I'm the author of Experimenting With Babies: 50 Amazing Science Projects You Can Perform on Your Kid, which I hope you'll check out. The book takes published academic studies in various fields of child development -- primitive reflexes, motor skills, cognitive development, language development, social/emotional development, and more -- and adapts them so parents can perform them at home on their own baby, with no special equipment needed. You'll learn how to perform some famous time-tested experiments, as well as new experiments that are adapted from very recent research.
Below is an example of the type of experiment you'll find in the book. It's based on a November 2011 study that deals with perception and cognitive development.
The experiment
Perform this experiment when your baby is between 13 and 15 months old.

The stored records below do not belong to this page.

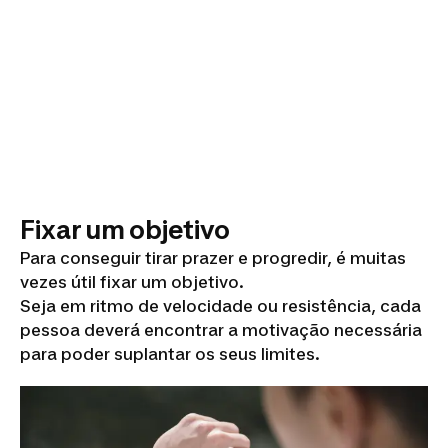
Fixar um objetivo
Para conseguir tirar prazer e progredir, é muitas
vezes útil fixar um objetivo.
Seja em ritmo de velocidade ou resistência, cada
pessoa deverá encontrar a motivação necessária
para poder suplantar os seus limites.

For this experiment, you'll need two adults: one to participate in the experiment and one to observe it.
Have one adult sit at a table on which two similar-looking toys are placed, one to his left and one to his right, and place your baby in a high chair opposite him.
Now, you'll perform four 15-second sequences, each separated by a pause of about 15 seconds. For each sequence, the observer should keep track of which of the two toys your baby looks at longer.
1) The adult should turn his head and gaze toward one of the toys for about 15 seconds.
2) The adult should repeat the action, gazing toward the same toy for another 15 seconds.
3) The adult should place his hand between the two toys and stare at the hand for 15 seconds.
4) The adult should exit the room, leaving the two toys undisturbed on the table.
The hypothesis
During the first and second sequences, your baby will look longer at the toy the adult gazes toward.
During the third sequence, she will continue to look longer at the toy the adult gazed toward.
During the fourth sequence, she will look slightly longer at the other toy.
The research
In a 2011 study, 14-month-old babies were shown video clips in which an adult gazed toward one of two toys.
Then, one group of the babies was shown a video clip in which the adult stared at her hand, rather than either of the toys, while another group was shown a video clip in the toys were present but the adult was not.
The study found that the babies in the first group looked much longer at the toy the adult had previously gazed toward, but the babies in the second group looked slightly longer at the other toy.
The study's author says the results support the idea that 14-month-olds form an association between a person and an object after having seen the person gazing at the object, because the babies preferentially looked at the object even after the person had stopped gazing at it -- but only while the adult was still in close proximity to the object.
The study
Paulus, Markus. "How infants relate looker and object: evidence for a perceptual learning account of gaze following in infancy," Developmental Science 14:6:1301-1310, November 2011.